La prévention du jeu problématique devrait faire l’objet d’une stratégie identifiée, qui après une phase de consultation publique des parties prenantes devrait fixer des objectifs et un plan d’action suivant un calendrier donné. L’accent devrait être mis sur ce qui fonctionne dans d’autres domaines, notamment la prévention ciblant les groupes à risque, par exemple les stratégies de type repérage précoce/interventions brèves. Il faudrait réduire lemanque existant en France entre le premier niveau de prévention, l’information et les conseils donnés par la ligne téléphonique de Santé Publique France et le traitement offert par le réseau des centres spécialisés dans le traitement des addictions. Une année donnée, seulement 1,5 % des joueurs pathologiques (excessifs) font appel à ce type d’aide.

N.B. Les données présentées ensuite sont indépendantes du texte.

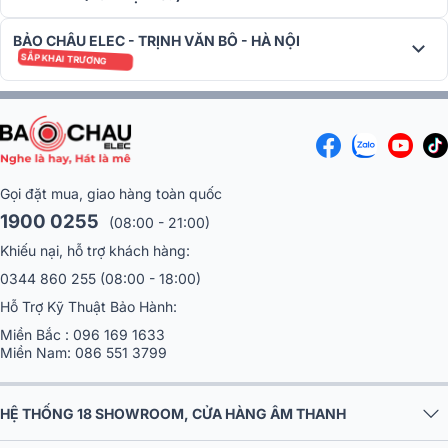
Bluetooth mang đến kết nối ổn định ngay từ khi bắt đầu mở hộp.
BẢO CHÂU ELEC - TRỊNH VĂN BÔ - HÀ NỘI
Kết nối bluetooth không dây 5.0
SẮP KHAI TRƯƠNG
Gọi đặt mua, giao hàng toàn quốc
1900 0255
(08:00 - 21:00)
Khiếu nại, hỗ trợ khách hàng:
0344 860 255
(08:00 - 18:00)
Hỗ Trợ Kỹ Thuật Bảo Hành:
Miền Bắc :
096 169 1633
Miền Nam:
086 551 3799
HỆ THỐNG 18 SHOWROOM, CỬA HÀNG ÂM THANH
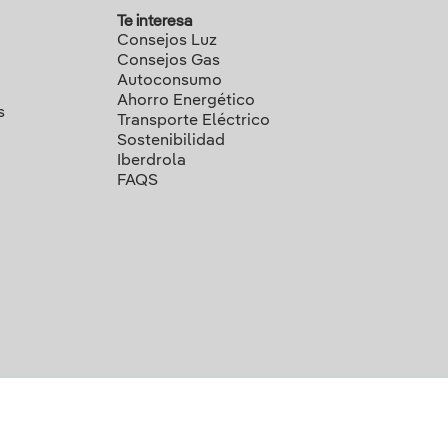
Te interesa
Consejos Luz
Consejos Gas
Autoconsumo
Ahorro Energético
s
Transporte Eléctrico
Sostenibilidad
Iberdrola
FAQS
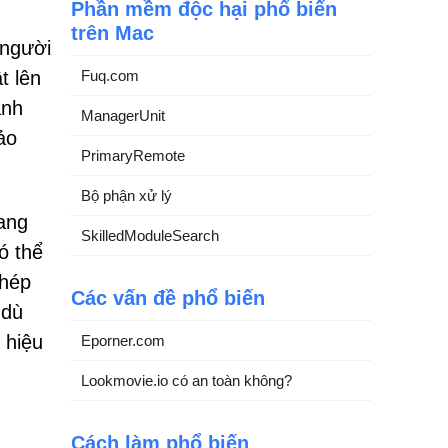
Phần mềm độc hại phổ biến
trên Mac
 người
t lên
Fuq.com
ành
ManagerUnit
ảo
PrimaryRemote
Bộ phận xử lý
rang
SkilledModuleSearch
ó thể
phép
Các vấn đề phổ biến
 dù
 hiệu
Eporner.com
Lookmovie.io có an toàn không?
Cách làm phổ biến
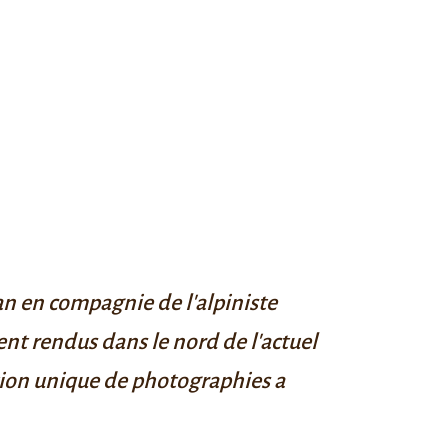
n en compagnie de l'alpiniste
ent rendus dans le nord de l'actuel
ction unique de photographies a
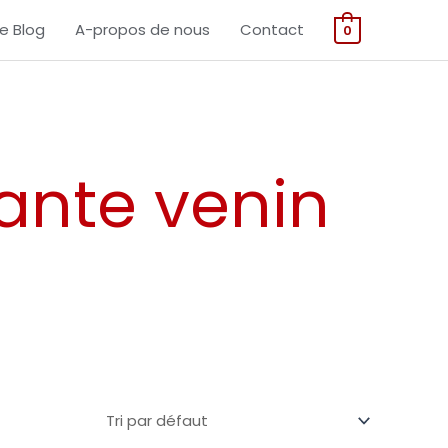
Le Blog
A-propos de nous
Contact
0
ante venin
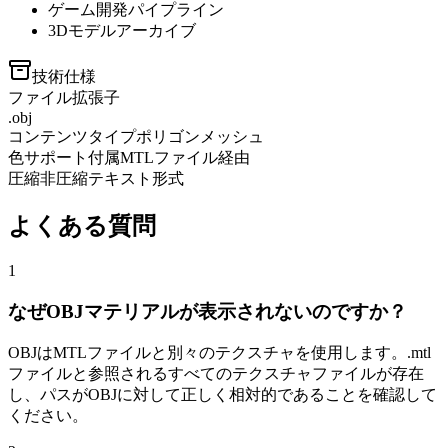
ゲーム開発パイプライン
3Dモデルアーカイブ
技術仕様
ファイル拡張子
.obj
コンテンツタイプ
ポリゴンメッシュ
色サポート
付属MTLファイル経由
圧縮
非圧縮テキスト形式
よくある質問
1
なぜOBJマテリアルが表示されないのですか？
OBJはMTLファイルと別々のテクスチャを使用します。.mtl
ファイルと参照されるすべてのテクスチャファイルが存在
し、パスがOBJに対して正しく相対的であることを確認して
ください。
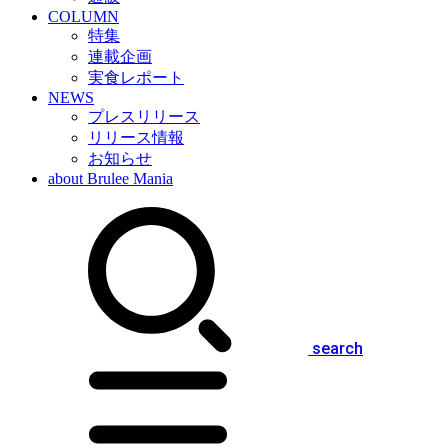
COLUMN
特集
連載企画
実食レポート
NEWS
プレスリリース
リリース情報
お知らせ
about Brulee Mania
search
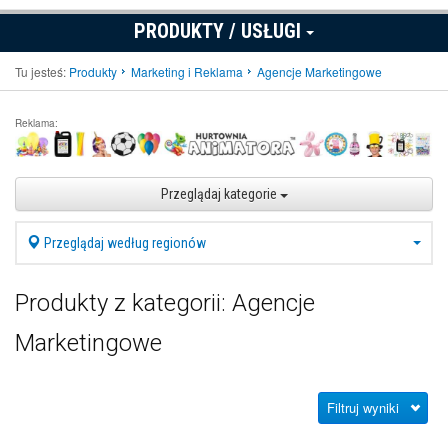
PRODUKTY / USŁUGI
Tu jesteś:
Produkty
Marketing i Reklama
Agencje Marketingowe
Reklama:
Przeglądaj kategorie
Przeglądaj według regionów
Produkty z kategorii: Agencje
Marketingowe
Filtruj wyniki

Cette stratégie devrait être évaluée à son terme.
Une politique de « jeu responsable » efficace ne devrait pas se concentrer seulement sur les dispositifs ou actions visant à aider les joueurs à gérer leurs pratiques, mais aussi, voire principalement, sur les caractéristiques structurelles des jeux eux-mêmes, et les conditions de leurs pratiques, c’est-à-dire le lieu et l’environnement dans lequel se déroule le jeu. Le régulateur devrait pouvoir évaluer la dangerosité potentielle d’un jeu (d’après un certain nombre de paramètres définis au préalable) et l’autoriser ou requérir des modifications de certaines de ces caractéristiques (niveau maximum de mise, fréquence de mise, taux de retour…) en fonction de leur dangerosité potentielle, y compris sur les jeux anciennement autorisés.
Si on écarte l’hypothèse d’une interdiction de la publicité pour les jeux d’argent, le régulateur devrait déterminer des lignes directrices pour des publicités sur les jeux d’argent « responsables » et s’assurer de leur application et en particulier en sanctionner le non-respect des limites imposées de la publicité. Les sujets de préoccupation en ce domaine comprennent notamment, le marketing numérique via les médias sociaux, la publicité trompeuse concernant les paris gratuits, la publicité ciblant les jeunes (mineurs, mais aussi jeunes adultes) par le contenu, le média utilisé ou la plage horaire d’exposition, les offres promotionnelles, les bonus et toute incitation à jouer auprès du public des joueurs problématiques.
Enfin, l’intersection croissante entre le jeu d’argent et d’autres gammes de produits, tels que les jeux sociaux, devrait interroger sur le périmètre de la régulation. Les frontières entre ces domaines de jeu sont poreuses. Le législateur et le régulateur devraient accorder une attention particulière au potentiel de normalisation du jeu chez les jeunes.